ASSIGNMENT – Pictures aside, output each record exactly.

RECORDS PROVIDED –
━━━

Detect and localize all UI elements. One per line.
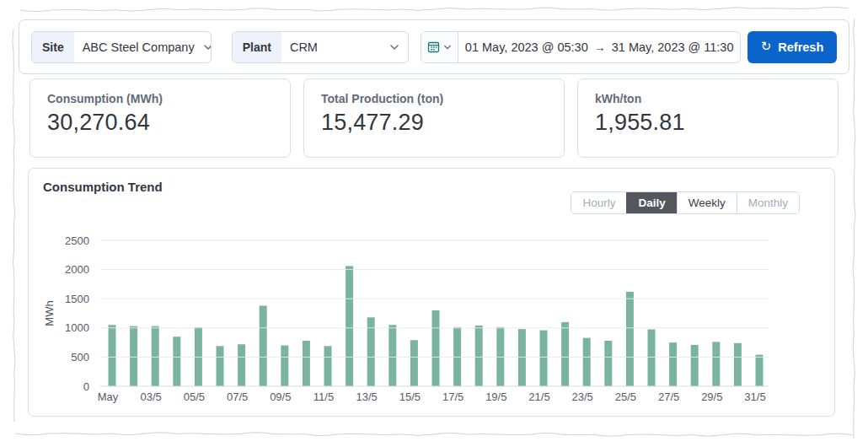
x-tick-label: 15/5 <box>399 390 421 403</box>
site-select-value: ABC Steel Company <box>74 40 203 54</box>
refresh-icon: ↻ <box>761 39 772 54</box>
y-tick-label: 1500 <box>65 293 89 305</box>
x-tick-label: 19/5 <box>485 390 506 403</box>
bar-26/5 <box>648 330 656 387</box>
date-range-picker: 01 May, 2023 @ 05:30 → 31 May, 2023 @ 11… <box>421 31 741 63</box>
bar-03/5 <box>152 326 159 386</box>
kpi-card-kwh-per-ton: kWh/ton 1,955.81 <box>577 78 839 158</box>
site-select-label: Site <box>32 32 74 62</box>
date-range-display[interactable]: 01 May, 2023 @ 05:30 → 31 May, 2023 @ 11… <box>458 32 740 62</box>
x-tick-label: 21/5 <box>528 390 549 403</box>
bar-31/5 <box>756 355 764 386</box>
date-range-start[interactable]: 01 May, 2023 @ 05:30 <box>465 40 588 54</box>
kpi-label: Consumption (MWh) <box>47 92 273 105</box>
bar-02/5 <box>130 326 137 386</box>
refresh-button[interactable]: ↻ Refresh <box>747 31 837 63</box>
y-tick-label: 0 <box>83 380 89 393</box>
x-tick-label: 27/5 <box>658 390 679 403</box>
bar-15/5 <box>410 340 418 386</box>
bar-20/5 <box>518 329 526 386</box>
plant-select[interactable]: Plant CRM <box>232 31 410 63</box>
bar-06/5 <box>217 346 224 386</box>
bar-18/5 <box>475 326 483 386</box>
bar-10/5 <box>303 341 310 386</box>
chevron-down-icon <box>203 42 212 52</box>
bar-11/5 <box>324 346 332 386</box>
bar-16/5 <box>432 310 440 386</box>
y-tick-label: 1000 <box>65 321 89 334</box>
bar-04/5 <box>173 337 180 386</box>
kpi-value: 15,477.29 <box>321 110 547 136</box>
x-tick-label: 29/5 <box>701 390 722 403</box>
chevron-down-icon <box>389 42 399 52</box>
kpi-value: 1,955.81 <box>595 110 821 136</box>
x-tick-label: 11/5 <box>313 390 334 403</box>
bar-07/5 <box>238 344 245 386</box>
bar-21/5 <box>540 331 548 386</box>
x-tick-label: 03/5 <box>141 390 162 403</box>
filter-bar: Site ABC Steel Company Plant CRM <box>19 19 849 74</box>
kpi-label: Total Production (ton) <box>321 92 547 105</box>
bar-29/5 <box>712 342 720 386</box>
x-tick-label: 07/5 <box>227 390 248 403</box>
kpi-card-total-production: Total Production (ton) 15,477.29 <box>303 78 565 158</box>
chevron-down-icon <box>443 43 452 51</box>
consumption-trend-chart: 05001000150020002500May03/505/507/509/51… <box>29 169 836 417</box>
x-tick-label: 25/5 <box>615 390 636 403</box>
x-tick-label: 23/5 <box>572 390 593 403</box>
x-tick-label: 09/5 <box>270 390 291 403</box>
bar-01/5 <box>109 325 116 386</box>
bar-25/5 <box>626 292 634 386</box>
y-axis-title: MWh <box>43 300 56 326</box>
site-select[interactable]: Site ABC Steel Company <box>31 31 212 63</box>
x-tick-label: May <box>98 390 119 403</box>
date-range-end[interactable]: 31 May, 2023 @ 11:30 <box>612 40 734 54</box>
bar-24/5 <box>604 341 612 386</box>
x-tick-label: 31/5 <box>744 390 765 403</box>
bar-23/5 <box>583 338 591 386</box>
y-tick-label: 500 <box>71 351 89 364</box>
kpi-value: 30,270.64 <box>47 110 273 136</box>
x-tick-label: 13/5 <box>356 390 378 403</box>
date-quick-select-button[interactable] <box>421 32 458 62</box>
bar-09/5 <box>281 346 288 386</box>
bar-27/5 <box>669 342 677 386</box>
bar-30/5 <box>734 343 742 386</box>
bar-22/5 <box>561 322 569 386</box>
y-tick-label: 2500 <box>65 234 89 247</box>
consumption-trend-panel: Consumption Trend HourlyDailyWeeklyMonth… <box>28 168 835 417</box>
bar-28/5 <box>691 345 699 386</box>
plant-select-label: Plant <box>233 32 281 62</box>
calendar-icon <box>427 40 440 53</box>
bar-08/5 <box>260 306 267 387</box>
date-range-arrow: → <box>594 40 606 54</box>
y-tick-label: 2000 <box>65 263 89 276</box>
plant-select-value: CRM <box>281 40 389 54</box>
x-tick-label: 05/5 <box>184 390 205 403</box>
energy-dashboard: Site ABC Steel Company Plant CRM <box>0 0 868 447</box>
kpi-card-consumption: Consumption (MWh) 30,270.64 <box>29 78 291 158</box>
bar-12/5 <box>346 266 353 386</box>
bar-14/5 <box>388 325 396 386</box>
kpi-row: Consumption (MWh) 30,270.64 Total Produc… <box>29 78 839 158</box>
refresh-button-label: Refresh <box>778 40 823 54</box>
kpi-label: kWh/ton <box>595 92 821 105</box>
x-tick-label: 17/5 <box>442 390 463 403</box>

━━━

ANSWER TO THIS PROBLEM –
Detect and localize all UI elements. One per line.
x-tick-label: 15/5 <box>399 390 421 403</box>
site-select-value: ABC Steel Company <box>74 40 203 54</box>
refresh-icon: ↻ <box>761 39 772 54</box>
y-tick-label: 1500 <box>65 293 89 305</box>
x-tick-label: 19/5 <box>485 390 506 403</box>
bar-26/5 <box>648 330 656 387</box>
date-range-picker: 01 May, 2023 @ 05:30 → 31 May, 2023 @ 11… <box>421 31 741 63</box>
bar-03/5 <box>152 326 159 386</box>
kpi-card-kwh-per-ton: kWh/ton 1,955.81 <box>577 78 839 158</box>
site-select-label: Site <box>32 32 74 62</box>
date-range-display[interactable]: 01 May, 2023 @ 05:30 → 31 May, 2023 @ 11… <box>458 32 740 62</box>
x-tick-label: 21/5 <box>528 390 549 403</box>
bar-31/5 <box>756 355 764 386</box>
date-range-start[interactable]: 01 May, 2023 @ 05:30 <box>465 40 588 54</box>
kpi-label: Consumption (MWh) <box>47 92 273 105</box>
bar-02/5 <box>130 326 137 386</box>
refresh-button[interactable]: ↻ Refresh <box>747 31 837 63</box>
y-tick-label: 0 <box>83 380 89 393</box>
x-tick-label: 27/5 <box>658 390 679 403</box>
bar-15/5 <box>410 340 418 386</box>
bar-20/5 <box>518 329 526 386</box>
plant-select[interactable]: Plant CRM <box>232 31 410 63</box>
bar-06/5 <box>217 346 224 386</box>
bar-18/5 <box>475 326 483 386</box>
bar-10/5 <box>303 341 310 386</box>
chevron-down-icon <box>203 42 212 52</box>
bar-11/5 <box>324 346 332 386</box>
bar-16/5 <box>432 310 440 386</box>
y-tick-label: 1000 <box>65 321 89 334</box>
bar-04/5 <box>173 337 180 386</box>
kpi-value: 15,477.29 <box>321 110 547 136</box>
x-tick-label: 29/5 <box>701 390 722 403</box>
chevron-down-icon <box>389 42 399 52</box>
kpi-value: 1,955.81 <box>595 110 821 136</box>
x-tick-label: 11/5 <box>313 390 334 403</box>
bar-07/5 <box>238 344 245 386</box>
bar-21/5 <box>540 331 548 386</box>
x-tick-label: 03/5 <box>141 390 162 403</box>
filter-bar: Site ABC Steel Company Plant CRM <box>19 19 849 74</box>
kpi-label: Total Production (ton) <box>321 92 547 105</box>
bar-29/5 <box>712 342 720 386</box>
x-tick-label: 07/5 <box>227 390 248 403</box>
kpi-card-total-production: Total Production (ton) 15,477.29 <box>303 78 565 158</box>
chevron-down-icon <box>443 43 452 51</box>
consumption-trend-chart: 05001000150020002500May03/505/507/509/51… <box>29 169 836 417</box>
x-tick-label: 25/5 <box>615 390 636 403</box>
x-tick-label: 23/5 <box>572 390 593 403</box>
x-tick-label: 09/5 <box>270 390 291 403</box>
bar-01/5 <box>109 325 116 386</box>
bar-25/5 <box>626 292 634 386</box>
y-axis-title: MWh <box>43 300 56 326</box>
site-select[interactable]: Site ABC Steel Company <box>31 31 212 63</box>
x-tick-label: May <box>98 390 119 403</box>
date-range-end[interactable]: 31 May, 2023 @ 11:30 <box>612 40 734 54</box>
bar-24/5 <box>604 341 612 386</box>
x-tick-label: 31/5 <box>744 390 765 403</box>
bar-23/5 <box>583 338 591 386</box>
y-tick-label: 500 <box>71 351 89 364</box>
kpi-value: 30,270.64 <box>47 110 273 136</box>
x-tick-label: 13/5 <box>356 390 378 403</box>
date-quick-select-button[interactable] <box>421 32 458 62</box>
bar-09/5 <box>281 346 288 386</box>
bar-27/5 <box>669 342 677 386</box>
bar-30/5 <box>734 343 742 386</box>
bar-22/5 <box>561 322 569 386</box>
y-tick-label: 2500 <box>65 234 89 247</box>
consumption-trend-panel: Consumption Trend HourlyDailyWeeklyMonth… <box>28 168 835 417</box>
bar-28/5 <box>691 345 699 386</box>
plant-select-label: Plant <box>233 32 281 62</box>
calendar-icon <box>427 40 440 53</box>
bar-08/5 <box>260 306 267 387</box>
date-range-arrow: → <box>594 40 606 54</box>
y-tick-label: 2000 <box>65 263 89 276</box>
plant-select-value: CRM <box>281 40 389 54</box>
x-tick-label: 05/5 <box>184 390 205 403</box>
energy-dashboard: Site ABC Steel Company Plant CRM <box>0 0 868 447</box>
kpi-card-consumption: Consumption (MWh) 30,270.64 <box>29 78 291 158</box>
bar-12/5 <box>346 266 353 386</box>
bar-14/5 <box>388 325 396 386</box>
kpi-row: Consumption (MWh) 30,270.64 Total Produc… <box>29 78 839 158</box>
refresh-button-label: Refresh <box>778 40 823 54</box>
kpi-label: kWh/ton <box>595 92 821 105</box>
x-tick-label: 17/5 <box>442 390 463 403</box>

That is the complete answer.